▸ **EXERCISE DIRECTIONS**:
Copy every line that holds the string "James" from the data below.
[GIVEN RECORDS — start]
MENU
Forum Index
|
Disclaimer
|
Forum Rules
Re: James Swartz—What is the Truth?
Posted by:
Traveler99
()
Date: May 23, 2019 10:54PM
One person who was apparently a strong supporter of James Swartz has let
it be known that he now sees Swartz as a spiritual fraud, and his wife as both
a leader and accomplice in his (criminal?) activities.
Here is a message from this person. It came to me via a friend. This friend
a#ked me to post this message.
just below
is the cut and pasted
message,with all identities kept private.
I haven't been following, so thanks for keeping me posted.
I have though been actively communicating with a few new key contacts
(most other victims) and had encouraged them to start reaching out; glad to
[GIVEN RECORDS — finish]
▸ **YOUR SOLUTION**:
Re: James Swartz—What is the Truth?
One person who was apparently a strong supporter of James Swartz has let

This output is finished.